男子扫过崇拜地看着他的男孩与穿着女装、头戴黑丝的壮汉,脑袋懵懵的:

  他是谁?他在哪?他在干什么?

  焦急地看着呆愣愣的男子,肖炎抢过他手里的刀扔在地上。

  在男子震惊的目光中,肖炎在他身上摸索番。

  一条丝袜都没有!

  肖炎气得瞪大了眼睛:“丝袜呢?你不会是卖光了吧!”

  “你是不是瞧不起我?”

  肖炎把手中的粉红币砸到男子的头上。

  粉红色的钱币洋洋洒洒地飞舞在空中。

  斗大的拳头穿过粉红的钱币砸向男子的面门。

  男子面目扭曲,血沫与牙齿飞出。

  见到自己的爸爸被打,张不大扑向肖炎,张嘴狠狠咬住肖炎的大腿。

  “嗷!”

  肖炎痛呼,但拳头没有停。

  重拳一下下砸在男子身上,男子毫无反抗之力。

  张不大急了!

  他好不容易找到的爸爸就要被打死了!

  红着眼眶,张不大面容狰狞,嘴角扬起丝丝冷笑。

  “不好!张不大要狂暴了!”

  躲在家中看戏的盛河瞳孔猛缩,张不大曾经做过的事自动浮现在他的眼前。

  “都给我停手!”

  打开门,盛河吼叫出声。

  扭打在一起的两个的人与一直挨打毫无反抗力的男子全部看向盛河。

  “大哥,救救我,我是好人。”男子努力睁着肿涨的眼睛向盛河求救。

  冷哼了声,盛河低头看向张不大

  张不大目光阴沉看向盛河。

  盛河早有准备,摸出一根原味棒棒糖在张不大的眼前晃了晃。

  阴沉的目光瞬间泛起绿光。

  口水泛滥。

  张不大不断咽着口水。

  视线从张不大的身上转到肖炎的脸上,黑色的丝袜把他堆满肥肉的脸勒成了米其林轮胎。

  盛河的眼睛都要被他辣瞎了。

  果真细看是种折磨!

  移开视线,盛河说道:“你把他绑到我的屋子,我给你丝袜。”

  听见有丝袜,肖炎一手拎起快被打废的男子,笑眯眯地看向盛河。

  “你拿棒棒糖诱惑我!”

  张不大的视线猛地从棒棒糖上移开,阴沉地看向盛河。

  盛河把手中的棒棒糖举到张不大的眼前。

  张不大的眼神渐渐开始迷离:嘴里念叨:“不,不,我的爸爸”

  “爸爸!”

  喃喃道“爸爸”两个字,张不大眼神清明起来。

  无奈地看着阴沉的张不大,盛河叹口气:“张不大,哥哥是要好好问问你爸爸,你的妈妈去哪了?你难道不想要一家人整整齐齐的吗?”

  “一家人整整齐齐......”

  “整整齐齐......”

  张不大低声的重复着,眼中的亮光越来越大。

  “快!拎着我爸进去。
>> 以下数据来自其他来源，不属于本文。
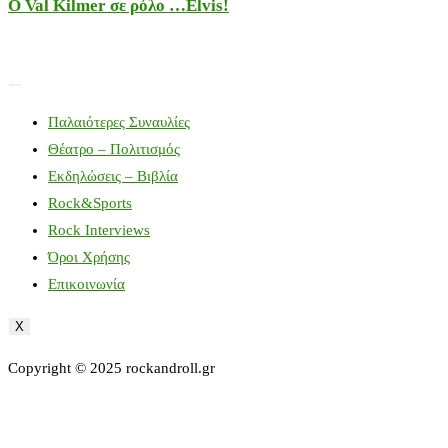
Ο Val Kilmer σε ρόλο …Elvis!
Παλαιότερες Συναυλίες
Θέατρο – Πολιτισμός
Εκδηλώσεις – Βιβλία
Rock&Sports
Rock Interviews
Όροι Χρήσης
Επικοινωνία
X
Copyright © 2025 rockandroll.gr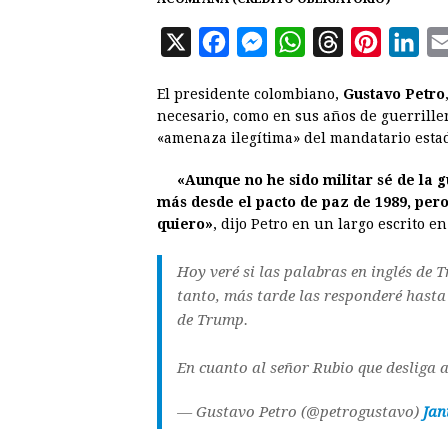
X
F
M
W
T
P
L
a
e
h
h
i
i
El presidente colombiano,
Gustavo Petro
c
s
a
r
n
n
necesario, como en sus años de guerriller
e
s
t
e
t
k
«amenaza ilegítima» del mandatario est
b
e
s
a
e
e
«Aunque no he sido militar sé de la g
o
n
A
d
r
d
más desde el pacto de paz de 1989, per
o
g
p
s
e
I
quiero»
, dijo Petro en un largo escrito e
k
e
p
s
n
Hoy veré si las palabras en inglés de 
r
t
tanto, más tarde las responderé hasta 
de Trump.
En cuanto al señor Rubio que desliga a
— Gustavo Petro (@petrogustavo)
Jan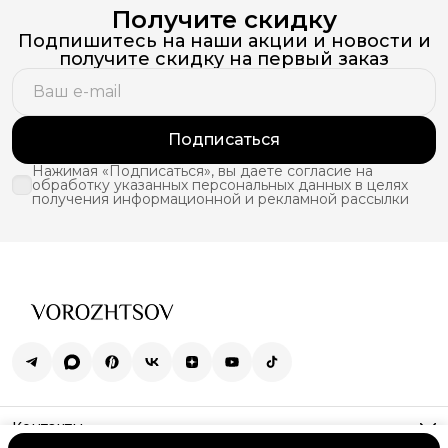
Получите скидку
Подпишитесь на наши акции и новости и
получите скидку на первый заказ
Подписаться
Нажимая «Подписаться», вы даете согласие на
обработку указанных персональных данных в целях
получения информационной и рекламной рассылки
Контакты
”

  被压在地上的男子直接傻眼了,这个便宜儿子就这样妥协了?

  ······

  室内。

  黑衣男子被绑在椅子上。

  在他的对面坐着张不大,盛河手拿着洗涤剂缓缓倒入杯子,兴奋地看着黑衣男子。

  肖炎盘腿坐在地板上,握着大红色的丝袜,幸福的笑着。

  肿胀的眼睛扫过房间内的其他三个人,黑衣男子心忐忑不安,比用一把刀架在他的脖子上还恐惧。

  “啪嗒!”

  一束光从昏暗的房间亮起,光束直直的照在黑衣男子身上。

  张不大拿着手电筒,笑嘻嘻地盯着黑衣男子:“爸爸,我的妈妈呢?”

  黑衣男子左右看看,又看向天真的张不大,心道:不能点头,点头他从哪里给这个男孩找个妈,还是先忽悠住他们,脱身的好:

  “我没有儿子,我还是一个单身狗,你们放了我好不好?”男子可怜兮兮地看着张不大。

  “爸爸!”张不大孺慕地看向黑衣男子。

  看着眼前可可爱爱的男孩,黑衣男子警惕心降低,下意识回了句:“我没有儿子,小朋友认错人了。”
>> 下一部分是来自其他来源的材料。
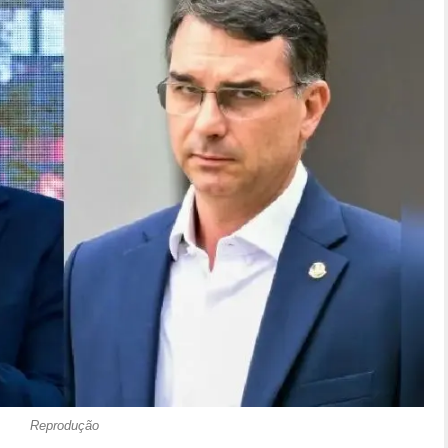
Reprodução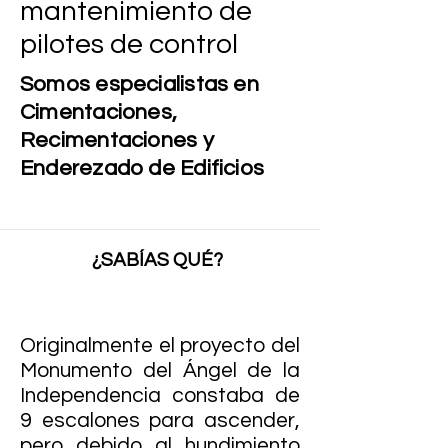
mantenimiento de
pilotes de control
Somos especialistas en
Cimentaciones,
Recimentaciones y
Enderezado de Edificios
¿SABÍAS QUÉ?
Originalmente el proyecto del
Monumento del Ángel de la
Independencia constaba de
9 escalones para ascender,
pero debido al hundimiento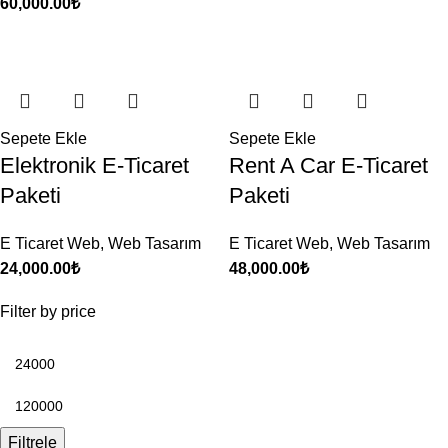
60,000.00
₺
Sepete Ekle
Sepete Ekle
Elektronik E-Ticaret
Rent A Car E-Ticaret
Paketi
Paketi
E Ticaret Web
,
Web Tasarım
E Ticaret Web
,
Web Tasarım
24,000.00
₺
48,000.00
₺
Filter by price
Filtrele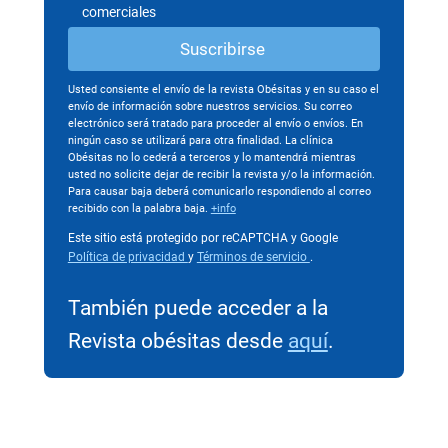
comerciales
Usted consiente el envío de la revista Obésitas y en su caso el
envío de información sobre nuestros servicios. Su correo
electrónico será tratado para proceder al envío o envíos. En
ningún caso se utilizará para otra finalidad. La clínica
Obésitas no lo cederá a terceros y lo mantendrá mientras
usted no solicite dejar de recibir la revista y/o la información.
Para causar baja deberá comunicarlo respondiendo al correo
recibido con la palabra baja.
+info
Este sitio está protegido por reCAPTCHA y Google
Política de privacidad
y
Términos de servicio
.
También puede acceder a la
Revista obésitas desde
aquí
.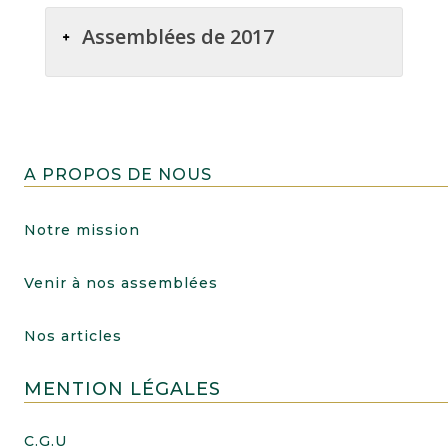
Assemblées de 2017
A PROPOS DE NOUS
Notre mission
Venir à nos assemblées
Nos articles
MENTION LÉGALES
C.G.U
  天真的面容逐渐扭曲,张不大目光如同条毒蛇缠绕在黑衣男子的身上。

  阴气深深的目光让黑衣男子浑身不舒服,望着勾起嘴角的小男孩,黑衣男子恐惧地往后靠靠。

  “他不是你爸爸!”

  盛河嘿嘿地笑道。

  “唰!”

  张不大的脸全黑了,漆黑的瞳孔如同深渊地狱,滋滋地冒着黑气:“你骗我!”

  清脆平淡的童音里包含杀气。

  黑衣男子嘴唇蠕动着,一张一合,不知道回答什么。

  他不知道到底发生了什么?

  他从头到尾也就说了几句话,什么时候欺骗小男孩了?

  “哼!”张不大冷哼,举起带血的砍刀,一手摸过刀刃,“还没有试过片切,今天可以试试。”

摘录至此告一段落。